──────── DATASET EXTRACT ────────
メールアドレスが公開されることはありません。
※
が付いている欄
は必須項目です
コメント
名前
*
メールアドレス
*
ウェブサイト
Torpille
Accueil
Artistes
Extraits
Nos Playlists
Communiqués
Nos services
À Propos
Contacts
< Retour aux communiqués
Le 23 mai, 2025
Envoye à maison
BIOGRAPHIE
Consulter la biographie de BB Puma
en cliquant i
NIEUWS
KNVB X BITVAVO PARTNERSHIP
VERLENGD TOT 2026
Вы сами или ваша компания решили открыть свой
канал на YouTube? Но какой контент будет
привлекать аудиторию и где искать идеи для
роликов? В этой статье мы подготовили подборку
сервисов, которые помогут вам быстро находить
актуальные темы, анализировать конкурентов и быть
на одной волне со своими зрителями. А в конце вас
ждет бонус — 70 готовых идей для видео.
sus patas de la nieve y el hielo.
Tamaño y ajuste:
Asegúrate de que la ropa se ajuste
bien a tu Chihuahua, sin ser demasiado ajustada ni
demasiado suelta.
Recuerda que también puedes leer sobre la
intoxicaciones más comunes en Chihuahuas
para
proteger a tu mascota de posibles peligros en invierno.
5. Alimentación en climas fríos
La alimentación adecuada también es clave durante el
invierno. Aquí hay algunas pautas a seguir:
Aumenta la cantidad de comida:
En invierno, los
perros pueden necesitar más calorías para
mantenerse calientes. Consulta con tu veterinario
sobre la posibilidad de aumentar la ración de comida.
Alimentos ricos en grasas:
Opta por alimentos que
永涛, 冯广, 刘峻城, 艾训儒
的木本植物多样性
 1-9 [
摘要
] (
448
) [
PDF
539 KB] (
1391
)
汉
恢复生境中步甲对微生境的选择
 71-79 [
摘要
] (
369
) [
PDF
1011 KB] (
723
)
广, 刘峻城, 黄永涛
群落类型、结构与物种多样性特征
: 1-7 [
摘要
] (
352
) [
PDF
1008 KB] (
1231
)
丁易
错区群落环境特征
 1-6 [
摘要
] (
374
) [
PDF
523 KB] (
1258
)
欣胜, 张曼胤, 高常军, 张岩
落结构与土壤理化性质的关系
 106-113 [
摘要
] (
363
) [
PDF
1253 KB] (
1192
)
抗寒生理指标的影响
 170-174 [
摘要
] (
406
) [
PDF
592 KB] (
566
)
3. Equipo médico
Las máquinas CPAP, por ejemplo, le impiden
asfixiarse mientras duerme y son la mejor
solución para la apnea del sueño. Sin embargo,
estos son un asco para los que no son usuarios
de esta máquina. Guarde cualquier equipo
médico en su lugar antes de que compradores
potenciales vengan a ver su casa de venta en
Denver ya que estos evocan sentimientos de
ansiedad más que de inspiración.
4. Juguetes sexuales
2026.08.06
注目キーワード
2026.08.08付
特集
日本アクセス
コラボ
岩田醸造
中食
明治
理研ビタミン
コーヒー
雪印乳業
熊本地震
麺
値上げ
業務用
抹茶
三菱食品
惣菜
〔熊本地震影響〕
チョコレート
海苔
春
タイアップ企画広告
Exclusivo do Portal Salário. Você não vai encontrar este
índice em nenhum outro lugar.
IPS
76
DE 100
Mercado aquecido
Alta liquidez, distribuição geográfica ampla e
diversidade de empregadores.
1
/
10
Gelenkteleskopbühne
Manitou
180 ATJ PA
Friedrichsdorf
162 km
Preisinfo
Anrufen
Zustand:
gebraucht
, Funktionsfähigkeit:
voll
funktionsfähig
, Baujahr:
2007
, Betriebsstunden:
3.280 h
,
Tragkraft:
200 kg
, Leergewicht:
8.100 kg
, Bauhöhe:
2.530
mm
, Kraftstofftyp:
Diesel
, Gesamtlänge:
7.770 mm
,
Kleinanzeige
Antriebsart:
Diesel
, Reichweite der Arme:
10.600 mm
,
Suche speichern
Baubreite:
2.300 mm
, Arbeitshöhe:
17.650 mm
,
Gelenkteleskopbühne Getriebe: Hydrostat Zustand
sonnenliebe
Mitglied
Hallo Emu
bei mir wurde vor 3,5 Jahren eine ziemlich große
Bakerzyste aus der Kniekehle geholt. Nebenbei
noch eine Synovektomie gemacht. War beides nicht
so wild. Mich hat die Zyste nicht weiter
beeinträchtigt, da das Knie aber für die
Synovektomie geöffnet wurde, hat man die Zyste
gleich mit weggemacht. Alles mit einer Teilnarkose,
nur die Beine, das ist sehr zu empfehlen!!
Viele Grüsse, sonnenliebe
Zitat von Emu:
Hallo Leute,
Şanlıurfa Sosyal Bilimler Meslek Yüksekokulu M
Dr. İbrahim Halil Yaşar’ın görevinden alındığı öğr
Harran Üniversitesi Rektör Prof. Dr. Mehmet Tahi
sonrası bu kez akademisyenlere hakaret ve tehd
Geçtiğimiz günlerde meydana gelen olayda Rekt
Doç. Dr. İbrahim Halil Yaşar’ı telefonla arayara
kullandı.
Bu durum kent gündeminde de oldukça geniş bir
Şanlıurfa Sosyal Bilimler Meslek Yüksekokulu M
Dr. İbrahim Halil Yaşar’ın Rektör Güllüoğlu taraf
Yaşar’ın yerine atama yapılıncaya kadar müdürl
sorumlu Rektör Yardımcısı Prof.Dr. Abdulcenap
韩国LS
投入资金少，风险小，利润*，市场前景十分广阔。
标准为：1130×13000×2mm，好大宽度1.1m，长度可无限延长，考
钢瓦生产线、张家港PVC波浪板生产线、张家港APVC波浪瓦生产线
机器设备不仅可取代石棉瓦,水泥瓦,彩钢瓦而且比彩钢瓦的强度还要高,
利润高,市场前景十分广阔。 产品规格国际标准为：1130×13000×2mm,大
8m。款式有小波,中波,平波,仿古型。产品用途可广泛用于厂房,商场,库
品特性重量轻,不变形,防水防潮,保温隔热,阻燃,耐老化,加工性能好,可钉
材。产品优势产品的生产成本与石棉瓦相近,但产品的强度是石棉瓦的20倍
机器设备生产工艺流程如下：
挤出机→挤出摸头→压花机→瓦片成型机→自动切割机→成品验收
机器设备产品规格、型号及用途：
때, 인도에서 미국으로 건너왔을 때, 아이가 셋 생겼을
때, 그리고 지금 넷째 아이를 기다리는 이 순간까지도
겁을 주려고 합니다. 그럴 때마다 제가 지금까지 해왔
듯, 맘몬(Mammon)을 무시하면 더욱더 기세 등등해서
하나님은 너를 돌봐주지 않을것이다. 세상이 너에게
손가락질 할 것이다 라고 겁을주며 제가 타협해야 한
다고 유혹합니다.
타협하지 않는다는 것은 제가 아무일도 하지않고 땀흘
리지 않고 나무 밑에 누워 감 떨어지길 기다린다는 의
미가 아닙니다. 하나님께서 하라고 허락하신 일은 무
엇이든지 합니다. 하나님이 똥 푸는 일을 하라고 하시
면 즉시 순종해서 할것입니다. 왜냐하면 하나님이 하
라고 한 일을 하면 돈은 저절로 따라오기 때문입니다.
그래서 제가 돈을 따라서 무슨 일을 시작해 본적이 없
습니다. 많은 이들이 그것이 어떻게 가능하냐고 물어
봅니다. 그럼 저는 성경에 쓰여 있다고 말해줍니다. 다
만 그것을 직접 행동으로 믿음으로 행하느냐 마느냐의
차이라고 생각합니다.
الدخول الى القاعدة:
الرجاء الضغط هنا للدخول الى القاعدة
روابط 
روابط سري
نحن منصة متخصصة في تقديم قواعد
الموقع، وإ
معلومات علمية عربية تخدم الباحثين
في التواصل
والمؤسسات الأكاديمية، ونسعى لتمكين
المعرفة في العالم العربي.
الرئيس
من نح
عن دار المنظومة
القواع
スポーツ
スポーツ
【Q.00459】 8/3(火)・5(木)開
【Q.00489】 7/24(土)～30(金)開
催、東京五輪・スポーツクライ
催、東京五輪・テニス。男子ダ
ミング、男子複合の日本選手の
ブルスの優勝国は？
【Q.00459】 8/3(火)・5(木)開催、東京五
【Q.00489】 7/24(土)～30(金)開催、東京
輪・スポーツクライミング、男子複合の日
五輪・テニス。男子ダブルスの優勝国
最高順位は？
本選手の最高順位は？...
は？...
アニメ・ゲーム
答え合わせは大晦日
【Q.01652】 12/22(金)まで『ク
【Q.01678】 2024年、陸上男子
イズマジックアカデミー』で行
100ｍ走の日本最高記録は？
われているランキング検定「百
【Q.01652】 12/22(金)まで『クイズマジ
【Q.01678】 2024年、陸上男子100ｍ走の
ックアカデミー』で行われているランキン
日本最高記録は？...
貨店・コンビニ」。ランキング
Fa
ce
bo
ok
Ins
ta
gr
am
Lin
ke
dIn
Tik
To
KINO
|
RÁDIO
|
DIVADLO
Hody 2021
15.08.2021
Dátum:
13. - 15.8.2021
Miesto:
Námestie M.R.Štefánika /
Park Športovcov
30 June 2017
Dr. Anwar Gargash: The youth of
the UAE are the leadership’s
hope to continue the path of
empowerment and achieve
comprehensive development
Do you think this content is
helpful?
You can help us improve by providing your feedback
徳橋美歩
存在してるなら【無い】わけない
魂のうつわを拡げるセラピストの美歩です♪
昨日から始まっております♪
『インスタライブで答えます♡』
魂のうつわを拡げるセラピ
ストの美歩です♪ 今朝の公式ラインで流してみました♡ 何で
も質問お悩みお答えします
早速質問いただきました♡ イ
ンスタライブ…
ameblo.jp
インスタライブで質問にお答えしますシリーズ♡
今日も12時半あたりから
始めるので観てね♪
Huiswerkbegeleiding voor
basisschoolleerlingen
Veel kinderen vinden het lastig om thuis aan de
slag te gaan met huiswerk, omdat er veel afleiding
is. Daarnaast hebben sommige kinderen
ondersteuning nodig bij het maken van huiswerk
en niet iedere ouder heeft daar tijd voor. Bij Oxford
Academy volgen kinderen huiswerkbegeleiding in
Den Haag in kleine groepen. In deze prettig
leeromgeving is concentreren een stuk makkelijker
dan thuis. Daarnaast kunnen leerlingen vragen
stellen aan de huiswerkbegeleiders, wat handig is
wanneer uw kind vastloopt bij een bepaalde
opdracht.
────────
WHAT THE EXERCISE ASKS:
Transcribe only, please, the lines from the first line of the records through the line with "канал на YouTube? Но какой контент будет". Both of those lines are included.

REPLY TO THE TASK:
メールアドレスが公開されることはありません。
※
が付いている欄
は必須項目です
コメント
名前
*
メールアドレス
*
ウェブサイト
Torpille
Accueil
Artistes
Extraits
Nos Playlists
Communiqués
Nos services
À Propos
Contacts
< Retour aux communiqués
Le 23 mai, 2025
Envoye à maison
BIOGRAPHIE
Consulter la biographie de BB Puma
en cliquant i
NIEUWS
KNVB X BITVAVO PARTNERSHIP
VERLENGD TOT 2026
Вы сами или ваша компания решили открыть свой
канал на YouTube? Но какой контент будет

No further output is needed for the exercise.